One of the benefits of MongoDB is its ability to shard your data set, opening the door to horizontal scaling.  There has been quite a bit written about how sharding works in general.

When setting up sharding for MongoDB, one of the first questions you must answer is “What should I use as my shard key for this collection?”  This is a very important question, and how you choose your shard key determines performance under various conditions.  For example, some shard keys are good for read access, and others are great for heavy writes.

What is a shard key?

A shard key is used to determine which chunk a document will be written to.  MongoDB does a great job at spreading chunks around all your shard servers, and it automatically balances them too.  So if one chunk gets too large, it will split.  If one shard server has too many chunks, some will be migrated off to another server.  It’s like magic.

Things to consider

  • Randomness.  A completely random shard key (i.e. an md5sum) will be excellent for spreading reads and writes across all your shards.  Assuming you can re-generate your shard key when you need to query, then this can be an excellent way to balance your load.

    However, keep in mind that in order to benefit from sharding when doing reads, you need to use your shard key in your query.  Otherwise Mongo will need to query all shards.  When you use the shard key in your query, it’s able to jump directly to the correct chunk on the correct shard.  This may be hard to do with a random shard key.

  • Selectivity.  You want to be sure there is enough variation in your shard key values to be useful.  For example, if you’re sharding on log_type which has values of “error”, “warning”, and “notice”, then there will at most be 3 chunks, and they could get very large.  This is not optimal. To improve selectivity, you could use a compound key.

    There really isn’t any problem with having too many values for a shard key.  If you’re sharding on last_name, and you have 20,000 last names, that’s fine.  Mongo can use ranges.  So A-M might be in chunk1, and N-Z might be in chunk2 when you first start.  Eventually, A-Da may be in chunk1, Db-M in chunk2, and N-Z in chunk3.

  • Compound keys.  You can always have more than one key in your sharding key.  Using the example above, if you wanted log_type in your shard key, you could also add the created_on timestamp.  Now, errors created today may be on one chunk, errors created yesterday in another chunk, and all your notices in a third chunk.

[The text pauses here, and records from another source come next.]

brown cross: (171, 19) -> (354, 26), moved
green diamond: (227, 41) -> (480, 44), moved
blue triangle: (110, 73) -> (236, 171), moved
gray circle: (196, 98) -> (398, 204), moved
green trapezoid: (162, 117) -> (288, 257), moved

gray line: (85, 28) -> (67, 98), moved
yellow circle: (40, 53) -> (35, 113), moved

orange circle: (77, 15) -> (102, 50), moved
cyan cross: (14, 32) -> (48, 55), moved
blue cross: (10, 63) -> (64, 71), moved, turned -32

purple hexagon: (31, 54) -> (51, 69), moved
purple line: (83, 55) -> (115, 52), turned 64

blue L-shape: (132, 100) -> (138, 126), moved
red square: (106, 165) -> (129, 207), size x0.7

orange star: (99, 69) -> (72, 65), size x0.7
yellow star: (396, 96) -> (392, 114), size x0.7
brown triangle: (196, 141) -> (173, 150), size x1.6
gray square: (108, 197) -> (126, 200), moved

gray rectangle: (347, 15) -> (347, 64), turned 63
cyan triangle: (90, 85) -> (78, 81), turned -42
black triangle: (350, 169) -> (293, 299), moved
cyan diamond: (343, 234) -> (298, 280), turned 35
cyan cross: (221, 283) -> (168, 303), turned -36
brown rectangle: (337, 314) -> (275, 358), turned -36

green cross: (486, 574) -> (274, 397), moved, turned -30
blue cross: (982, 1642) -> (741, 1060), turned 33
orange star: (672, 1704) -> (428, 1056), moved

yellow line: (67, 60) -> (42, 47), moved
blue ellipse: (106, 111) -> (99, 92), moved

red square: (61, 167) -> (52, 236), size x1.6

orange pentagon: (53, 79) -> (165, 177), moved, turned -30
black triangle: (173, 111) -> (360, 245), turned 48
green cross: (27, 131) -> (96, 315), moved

  • Timestamps.  At this point, you may think that a timestamp is the perfect shard key.  There are plenty of values (so it’s very selective), yet it’s not random so it can be easy to use in your query, assuming you know the timestamp at query-time.  A good example would be log data.  You could shard on timestamps if you want to query all log data for yesterday.  Mongo would instantly know which chunks to pull the logs from.  Sweet!

    There is a pitfall to consider though.  Since there is no randomness, and since timestamps are always increasing in value, then you will always be writing to one chunk.  The chunk you’re writing to may change, but all your writes will always be directed to the same place.  This could be very bad if you have heavy writes.

Shard key examples

Lets go through an example.  Lets say your collection consists of User documents.  This is a very simple, and very common use case.  A document might look like:

{
    _id: <integer>, // ex: 1831
    username: <string>, // ex: lehresman
    password: <string>, // sha1 hash
    first_name: <string>, // ex: 'Luke'
    last_name: <string>, // ex: 'Ehresman'
    created_on: <integer>, // timestamp when created
    modified_on: <integer> // timestamp when modified
}

We have many possibilities for shard keys.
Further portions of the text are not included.